* **Dataset entries**
•••
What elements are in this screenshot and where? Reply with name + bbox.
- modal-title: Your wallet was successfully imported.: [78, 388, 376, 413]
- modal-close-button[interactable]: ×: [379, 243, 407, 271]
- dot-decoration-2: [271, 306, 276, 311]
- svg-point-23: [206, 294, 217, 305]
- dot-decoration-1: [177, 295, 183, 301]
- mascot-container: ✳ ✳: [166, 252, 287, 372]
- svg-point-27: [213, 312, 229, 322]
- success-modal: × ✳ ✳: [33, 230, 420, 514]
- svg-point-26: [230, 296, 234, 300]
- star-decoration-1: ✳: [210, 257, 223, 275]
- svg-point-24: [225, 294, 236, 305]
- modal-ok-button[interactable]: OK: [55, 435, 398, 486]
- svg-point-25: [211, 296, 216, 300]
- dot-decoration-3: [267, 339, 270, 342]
•••
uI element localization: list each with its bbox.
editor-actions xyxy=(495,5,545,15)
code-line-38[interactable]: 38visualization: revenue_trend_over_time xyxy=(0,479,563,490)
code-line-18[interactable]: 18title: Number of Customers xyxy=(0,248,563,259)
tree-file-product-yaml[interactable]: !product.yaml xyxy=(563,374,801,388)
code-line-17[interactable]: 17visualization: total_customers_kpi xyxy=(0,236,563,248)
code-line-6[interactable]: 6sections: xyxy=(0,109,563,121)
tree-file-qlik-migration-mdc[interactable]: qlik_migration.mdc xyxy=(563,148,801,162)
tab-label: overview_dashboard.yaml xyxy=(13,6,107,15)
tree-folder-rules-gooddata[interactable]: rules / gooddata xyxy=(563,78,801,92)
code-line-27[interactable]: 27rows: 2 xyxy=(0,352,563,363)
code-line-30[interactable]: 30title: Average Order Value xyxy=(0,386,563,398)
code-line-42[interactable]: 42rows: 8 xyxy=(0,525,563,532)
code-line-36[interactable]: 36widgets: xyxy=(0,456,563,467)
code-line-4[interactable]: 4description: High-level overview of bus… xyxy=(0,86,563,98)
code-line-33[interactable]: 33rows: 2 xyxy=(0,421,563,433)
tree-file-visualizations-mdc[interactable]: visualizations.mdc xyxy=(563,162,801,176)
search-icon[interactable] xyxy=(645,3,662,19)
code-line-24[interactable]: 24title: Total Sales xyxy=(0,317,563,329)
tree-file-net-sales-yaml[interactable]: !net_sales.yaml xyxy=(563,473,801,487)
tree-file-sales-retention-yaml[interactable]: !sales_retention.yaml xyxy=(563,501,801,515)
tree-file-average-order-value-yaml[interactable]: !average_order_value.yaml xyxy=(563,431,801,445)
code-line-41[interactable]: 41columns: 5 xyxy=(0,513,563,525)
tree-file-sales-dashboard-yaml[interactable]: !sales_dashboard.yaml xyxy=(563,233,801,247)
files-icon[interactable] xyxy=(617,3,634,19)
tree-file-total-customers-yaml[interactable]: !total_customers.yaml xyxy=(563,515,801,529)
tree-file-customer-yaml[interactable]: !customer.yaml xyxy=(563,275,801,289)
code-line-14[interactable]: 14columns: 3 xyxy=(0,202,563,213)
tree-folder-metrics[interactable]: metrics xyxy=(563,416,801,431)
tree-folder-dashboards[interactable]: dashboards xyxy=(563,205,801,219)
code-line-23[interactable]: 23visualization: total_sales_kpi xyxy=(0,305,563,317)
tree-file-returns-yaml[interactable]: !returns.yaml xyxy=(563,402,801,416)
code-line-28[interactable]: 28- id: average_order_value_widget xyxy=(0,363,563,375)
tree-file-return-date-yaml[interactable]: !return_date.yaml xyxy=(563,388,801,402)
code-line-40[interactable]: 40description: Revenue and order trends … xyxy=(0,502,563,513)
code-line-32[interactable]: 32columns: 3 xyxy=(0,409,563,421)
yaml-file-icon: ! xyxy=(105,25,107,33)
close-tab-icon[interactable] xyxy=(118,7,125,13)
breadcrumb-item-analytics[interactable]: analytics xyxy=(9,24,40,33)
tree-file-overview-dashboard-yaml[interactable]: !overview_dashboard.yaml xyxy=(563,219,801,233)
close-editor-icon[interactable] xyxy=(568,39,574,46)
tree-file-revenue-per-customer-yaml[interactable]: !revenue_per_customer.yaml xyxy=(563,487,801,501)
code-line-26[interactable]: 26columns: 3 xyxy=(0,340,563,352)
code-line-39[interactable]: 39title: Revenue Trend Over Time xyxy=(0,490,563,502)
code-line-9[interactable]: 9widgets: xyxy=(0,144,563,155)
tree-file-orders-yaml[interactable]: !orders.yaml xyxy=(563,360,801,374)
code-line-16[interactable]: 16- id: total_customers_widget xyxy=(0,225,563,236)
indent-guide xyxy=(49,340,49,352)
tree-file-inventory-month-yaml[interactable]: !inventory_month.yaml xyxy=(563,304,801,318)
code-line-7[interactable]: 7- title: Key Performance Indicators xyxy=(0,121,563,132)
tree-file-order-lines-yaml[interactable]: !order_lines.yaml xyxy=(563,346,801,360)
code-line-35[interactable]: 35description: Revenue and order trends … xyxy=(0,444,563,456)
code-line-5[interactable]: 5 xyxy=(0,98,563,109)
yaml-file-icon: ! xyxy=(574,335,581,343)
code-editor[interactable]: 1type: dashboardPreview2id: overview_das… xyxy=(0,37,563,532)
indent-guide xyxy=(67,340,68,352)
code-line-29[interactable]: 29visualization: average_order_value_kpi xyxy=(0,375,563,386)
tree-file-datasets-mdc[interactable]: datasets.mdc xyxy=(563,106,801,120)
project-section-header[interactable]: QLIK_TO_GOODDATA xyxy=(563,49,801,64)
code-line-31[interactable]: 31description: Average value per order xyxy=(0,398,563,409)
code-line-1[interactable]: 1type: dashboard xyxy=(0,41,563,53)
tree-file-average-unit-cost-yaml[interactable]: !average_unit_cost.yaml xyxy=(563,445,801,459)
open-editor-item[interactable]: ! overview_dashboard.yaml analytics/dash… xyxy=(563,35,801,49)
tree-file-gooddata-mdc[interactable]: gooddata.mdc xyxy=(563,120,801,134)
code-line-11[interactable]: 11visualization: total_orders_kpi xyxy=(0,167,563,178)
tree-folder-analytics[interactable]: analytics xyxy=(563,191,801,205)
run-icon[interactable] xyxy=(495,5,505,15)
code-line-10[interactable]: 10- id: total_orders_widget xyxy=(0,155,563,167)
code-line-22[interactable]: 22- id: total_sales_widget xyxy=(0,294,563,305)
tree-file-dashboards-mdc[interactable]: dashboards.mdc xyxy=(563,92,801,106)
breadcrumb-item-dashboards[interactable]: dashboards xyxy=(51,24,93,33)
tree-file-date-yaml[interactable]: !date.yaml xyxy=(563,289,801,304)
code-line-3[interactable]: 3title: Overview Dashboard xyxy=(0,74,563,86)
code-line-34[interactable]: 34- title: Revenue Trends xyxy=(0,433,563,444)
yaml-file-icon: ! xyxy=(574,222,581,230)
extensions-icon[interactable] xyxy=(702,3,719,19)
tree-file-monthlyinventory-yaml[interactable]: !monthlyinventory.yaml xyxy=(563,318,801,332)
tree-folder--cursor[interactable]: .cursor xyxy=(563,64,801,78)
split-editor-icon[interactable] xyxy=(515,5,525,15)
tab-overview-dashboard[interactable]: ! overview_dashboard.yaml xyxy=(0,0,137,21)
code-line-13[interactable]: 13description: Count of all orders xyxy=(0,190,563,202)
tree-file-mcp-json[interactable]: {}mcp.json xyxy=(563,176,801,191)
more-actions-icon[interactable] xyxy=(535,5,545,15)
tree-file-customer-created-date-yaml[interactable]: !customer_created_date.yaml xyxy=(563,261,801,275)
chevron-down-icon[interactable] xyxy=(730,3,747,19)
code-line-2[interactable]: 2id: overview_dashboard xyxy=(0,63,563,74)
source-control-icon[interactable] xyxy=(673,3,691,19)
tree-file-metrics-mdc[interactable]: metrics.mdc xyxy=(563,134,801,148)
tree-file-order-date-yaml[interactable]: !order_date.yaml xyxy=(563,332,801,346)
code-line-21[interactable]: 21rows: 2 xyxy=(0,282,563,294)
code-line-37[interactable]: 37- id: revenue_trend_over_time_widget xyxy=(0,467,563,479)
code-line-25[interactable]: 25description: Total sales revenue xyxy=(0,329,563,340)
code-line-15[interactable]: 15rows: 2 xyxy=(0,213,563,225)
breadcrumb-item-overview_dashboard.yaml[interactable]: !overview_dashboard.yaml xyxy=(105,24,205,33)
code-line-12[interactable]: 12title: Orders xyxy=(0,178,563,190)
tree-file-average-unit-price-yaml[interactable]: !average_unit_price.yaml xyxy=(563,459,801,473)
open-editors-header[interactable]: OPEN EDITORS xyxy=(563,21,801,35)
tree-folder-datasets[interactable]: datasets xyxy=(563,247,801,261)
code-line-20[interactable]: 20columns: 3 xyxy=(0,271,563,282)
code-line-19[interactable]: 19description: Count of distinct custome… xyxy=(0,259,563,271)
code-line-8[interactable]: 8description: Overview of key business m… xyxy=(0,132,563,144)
•••
* **Work order**
Show every line from the entries that includes the word "open".

* **Task answer**
open-editor-item[interactable]: ! overview_dashboard.yaml analytics/dash… xyxy=(563,35,801,49)
open-editors-header[interactable]: OPEN EDITORS xyxy=(563,21,801,35)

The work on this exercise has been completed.